▶ What you will do:
In the listing below, pick out lines with "name".
☆ ☆ ☆
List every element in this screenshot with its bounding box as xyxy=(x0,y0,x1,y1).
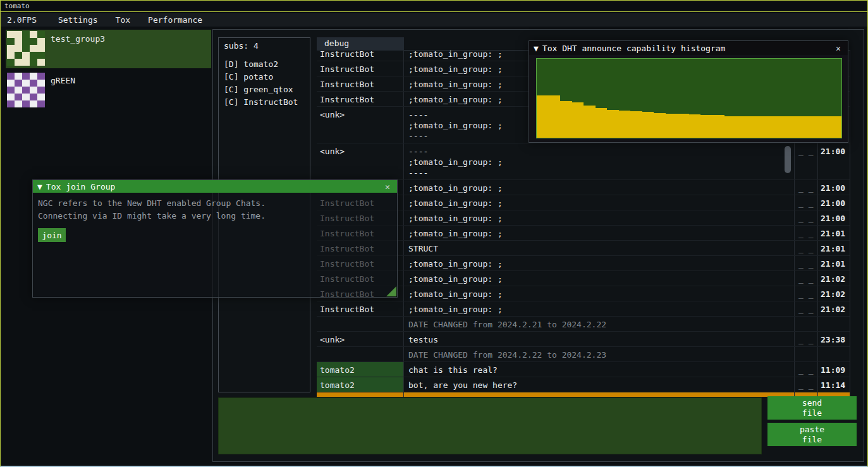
join-group-body: NGC refers to the New DHT enabled Group … xyxy=(33,193,397,246)
member-item[interactable]: [D] tomato2 xyxy=(224,58,305,71)
group-name: test_group3 xyxy=(51,34,105,67)
message-time: 21:00 xyxy=(818,195,850,210)
collapse-arrow-icon[interactable]: ▼ xyxy=(534,44,539,53)
histogram-bar xyxy=(560,101,572,138)
join-button[interactable]: join xyxy=(38,228,66,242)
tab-debug[interactable]: debug xyxy=(317,37,404,51)
histogram-plot[interactable] xyxy=(536,58,842,138)
sender-name xyxy=(317,317,404,331)
histogram-bar xyxy=(712,115,724,138)
join-group-window: ▼ Tox join Group ✕ NGC refers to the New… xyxy=(32,179,398,298)
close-icon[interactable]: ✕ xyxy=(833,44,843,53)
member-item[interactable]: [C] potato xyxy=(224,71,305,83)
app-window: tomato 2.0FPS SettingsToxPerformance tes… xyxy=(0,0,868,467)
sender-name: <unk> xyxy=(317,332,404,346)
message-text: chat is this real? xyxy=(404,362,795,377)
menu-item-performance[interactable]: Performance xyxy=(139,15,211,25)
message-status: _ _ xyxy=(795,301,818,316)
message-status: _ _ xyxy=(795,241,818,255)
window-titlebar[interactable]: tomato xyxy=(1,1,867,12)
message-time xyxy=(818,347,850,361)
join-description-line2: Connecting via ID might take a very long… xyxy=(38,210,392,222)
message-text: ;tomato_in_group: ; xyxy=(404,210,795,225)
message-time: 23:38 xyxy=(818,332,850,346)
message-status: _ _ xyxy=(795,180,818,195)
group-avatar xyxy=(7,31,45,66)
group-item-green[interactable]: gREEN xyxy=(6,71,211,110)
message-time: 11:14 xyxy=(818,377,850,392)
histogram-bar xyxy=(829,116,841,138)
member-item[interactable]: [C] InstructBot xyxy=(224,96,305,109)
sender-name xyxy=(317,347,404,361)
message-status xyxy=(795,317,818,331)
paste-file-button[interactable]: paste file xyxy=(767,423,857,446)
message-row: tomato2bot, are you new here?_ _11:14 xyxy=(317,377,850,392)
message-text: ;tomato_in_group: ; xyxy=(404,301,795,316)
sender-name: InstructBot xyxy=(317,301,404,316)
sender-name: InstructBot xyxy=(317,76,404,91)
join-group-titlebar[interactable]: ▼ Tox join Group ✕ xyxy=(33,180,397,193)
message-time xyxy=(818,317,850,331)
message-text: ;tomato_in_group: ; xyxy=(404,256,795,270)
menu-item-tox[interactable]: Tox xyxy=(107,15,139,25)
message-time: 21:02 xyxy=(818,301,850,316)
histogram-bar xyxy=(689,114,701,138)
join-group-title: Tox join Group xyxy=(46,182,379,191)
menu-item-settings[interactable]: Settings xyxy=(49,15,107,25)
histogram-bar xyxy=(596,108,608,138)
menu-bar: 2.0FPS SettingsToxPerformance xyxy=(1,13,867,27)
message-input[interactable] xyxy=(218,397,762,454)
message-time: 21:02 xyxy=(818,286,850,301)
close-icon[interactable]: ✕ xyxy=(382,182,393,191)
histogram-bar xyxy=(795,116,807,138)
group-name: gREEN xyxy=(51,76,75,109)
message-row: tomato2chat is this real?_ _11:09 xyxy=(317,362,850,377)
histogram-bar xyxy=(642,112,654,138)
sender-name: <unk> xyxy=(317,143,404,179)
histogram-bar xyxy=(724,116,737,138)
dht-histogram-titlebar[interactable]: ▼ Tox DHT announce capability histogram … xyxy=(529,41,848,55)
window-title: tomato xyxy=(4,2,30,10)
message-row: InstructBot;tomato_in_group: ;_ _21:02 xyxy=(317,301,850,317)
message-status: _ _ xyxy=(795,143,818,179)
send-file-button[interactable]: send file xyxy=(767,396,857,420)
message-text: bot, are you new here? xyxy=(404,377,795,392)
message-status: _ _ xyxy=(795,195,818,210)
message-text: No, I've been in this group for quite so… xyxy=(404,392,795,397)
date-separator-row: DATE CHANGED from 2024.2.22 to 2024.2.23 xyxy=(317,347,850,362)
message-status: _ _ xyxy=(795,256,818,270)
message-status: _ _ xyxy=(795,332,818,346)
sender-name: tomato2 xyxy=(317,377,404,392)
member-item[interactable]: [C] green_qtox xyxy=(224,83,305,96)
date-separator-row: DATE CHANGED from 2024.2.21 to 2024.2.22 xyxy=(317,317,850,332)
message-text: ---- ;tomato_in_group: ; ---- xyxy=(404,143,795,179)
resize-grip-icon[interactable] xyxy=(386,286,396,296)
message-time: 21:01 xyxy=(818,226,850,240)
message-time: 21:01 xyxy=(818,256,850,270)
histogram-bar xyxy=(666,114,678,138)
group-list: test_group3gREEN xyxy=(1,30,212,110)
message-text: ;tomato_in_group: ; xyxy=(404,195,795,210)
histogram-bar xyxy=(619,111,631,138)
message-time: 21:00 xyxy=(818,210,850,225)
histogram-bar xyxy=(630,111,642,138)
message-time: 21:00 xyxy=(818,143,850,179)
member-list: [D] tomato2[C] potato[C] green_qtox[C] I… xyxy=(224,58,305,109)
message-status: _ _ xyxy=(795,362,818,377)
message-text: DATE CHANGED from 2024.2.21 to 2024.2.22 xyxy=(404,317,795,331)
message-time: 21:02 xyxy=(818,271,850,286)
collapse-arrow-icon[interactable]: ▼ xyxy=(37,182,42,191)
histogram-bar xyxy=(607,110,619,138)
histogram-bar xyxy=(759,116,771,138)
message-text: ;tomato_in_group: ; xyxy=(404,226,795,240)
message-status xyxy=(795,347,818,361)
scrollbar-thumb[interactable] xyxy=(785,146,791,173)
histogram-bar xyxy=(572,102,584,138)
message-row: <unk>---- ;tomato_in_group: ; ----_ _21:… xyxy=(317,143,850,180)
histogram-bar xyxy=(584,106,596,138)
histogram-bar xyxy=(783,116,795,138)
group-item-test-group3[interactable]: test_group3 xyxy=(6,30,211,68)
histogram-bar xyxy=(748,116,760,138)
menu-items: SettingsToxPerformance xyxy=(49,15,211,25)
subs-count: subs: 4 xyxy=(224,42,305,51)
☆ ☆ ☆
▶ Solution to this task:
group-name: test_group3 xyxy=(51,34,105,67)
sender-name xyxy=(317,317,404,331)
sender-name: <unk> xyxy=(317,332,404,346)
sender-name xyxy=(317,347,404,361)
sender-name: InstructBot xyxy=(317,301,404,316)
sender-name: InstructBot xyxy=(317,76,404,91)
group-name: gREEN xyxy=(51,76,75,109)
sender-name: <unk> xyxy=(317,143,404,179)
sender-name: tomato2 xyxy=(317,377,404,392)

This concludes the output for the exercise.